## Your instructions
Please set down each entry exactly, omitting any picture it holds.

## Records shown
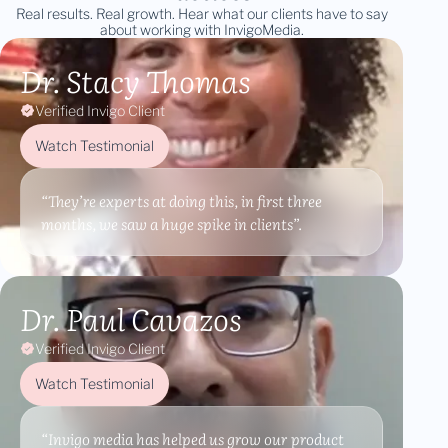
Real results. Real growth. Hear what our clients have to say
about working with InvigoMedia.
Dr. Stacy Thomas
Verified Invigo Client
Watch Testimonial
“They’re experts at doing this, in first three
months, we saw a huge spike in clients”.
Dr. Paul Cavazos
Verified Invigo Client
Watch Testimonial
“Invigo media has helped us grow our product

## Answer for this exercise
Real results. Real growth. Hear what our clients have to say
about working with InvigoMedia.
Dr. Stacy Thomas
Verified Invigo Client
Watch Testimonial
“They’re experts at doing this, in first three
months, we saw a huge spike in clients”.
Dr. Paul Cavazos
Verified Invigo Client
Watch Testimonial
“Invigo media has helped us grow our product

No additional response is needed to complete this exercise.